For anonymity, assign each participant a unique code like “12” for the 12th participant in the experiment. Get participants’ names only when you really, really, really need them (which is very rare). Make sure that the participants’ names are not visible during data coding – start using the participant codes as soon as possible, so that what you know about the participants doesn’t affect how you code their responses.

Read the APA’s Ethical Principles of Psychologists and Code of Conduct at http://www.apa.org/ethics/code2002.html for details. Michell & Jolley’s (2007) Appendix C has a clear and helpful discussion of ethical considerations.

Consistency. Your main goal when running the participants is to ensure that ALL of them participate under the same conditions, except for the differences that are planned parts of the experiment. But things happen -- there may be a flash of lightning, a car crash, a telephone rings, someone starts singing an opera, etc. – that may affect the outcome.

If this happens, don’t panic. Continue the experiment, if possible. What most experimenters do is just take notes during each run of the experiment. They observe anything that was non-routine: papers fell on the floor so it took longer to collect the stimuli; a door slammed during the instructions; there was a short brown-out; etc. These notes may be helpful in explaining the results later on.

Random assignment. Part of consistency is random assignment. Don’t forget to assign participants to the different experimental conditions randomly. Use a list of random numbers: the first 15 random numbers are the participants in the first experimental condition; the second 15 random numbers are the participants in the second experimental condition, etc. Then sort the numbers numerically: the first number tells you which condition is for the first participant who shows up, the second number the condition for the second participant, etc.

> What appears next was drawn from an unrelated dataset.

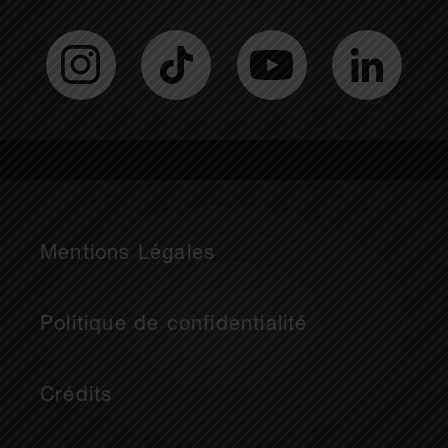
Mentions Légales
Politique de confidentialité
Crédits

In practice, researchers emphasize random assignment (of participants to experimental conditions) instead of random selection because random assignment is more practical to carry out. Perhaps the most common technique for random assignment is to use a table of random numbers like the one here.

Say that you need to assign 40 participants to 4 experimental conditions. You can follow these steps:
• Choose a two-digit number arbitrarily (from the serial number of a dollar bill, a license plate, the page of a book opened at random, etc.).
• Use the first digit and the column number and the second digit as the row number to find where to start in your table of random numbers.
• Go down the column one number at a time. If it is less than 41, then write that number on the list for experimental condition #1 until you have enough participants for condition 1. If the number is more than 40 (your total) or was already seen, then skip it. If you get to the bottom of a column, go to the next column.
• Repeat until you fill all of the experimental conditions.

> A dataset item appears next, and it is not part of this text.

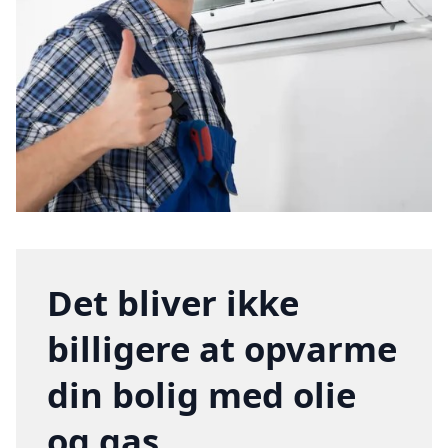
Det bliver ikke
billigere at opvarme
din bolig med olie
og gas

Why is this random? For one thing, the assignment does not depend on any characteristics of the participants or of the experimenter. If you did the sampling yourself, you might unconsciously assign the smart (or male, or white, or …) participants to one condition or other. For another, the random number table is designed to provide a sequence that’s very close to pure randomness.

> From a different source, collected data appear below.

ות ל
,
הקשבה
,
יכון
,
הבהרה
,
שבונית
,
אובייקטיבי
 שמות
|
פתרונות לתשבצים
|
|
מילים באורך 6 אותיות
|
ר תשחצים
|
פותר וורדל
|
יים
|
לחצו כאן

Accuracy. Accuracy in this case refers to being extra, super sure that participant 7 (for example) gave these responses to the background questionnaire, participated in this experimental condition with those materials, gave these other responses to the main task, etc. If any of this information gets mixed up, then the data goes to the trash! You have to be totally, absolutely sure. This is why researchers are usually required to keep their data for at least five years after the results have been published – so that their accuracy can be verified later on. This is Salkind’s (2006) ninth Commandment of data collection: don’t throw out the original data.

Don't rely on the participants to write their special number on the background questionnaire and each of the response sheets. They forget, ignore you, get distracted -- and their data becomes useless! Do it yourself and make absolutely, totally sure that each participant gets the same number each time you distribute something!

Collect your data. Go for it! Have the participants sit down and then follow your script as precisely as possible. Repeat until you have enough participants.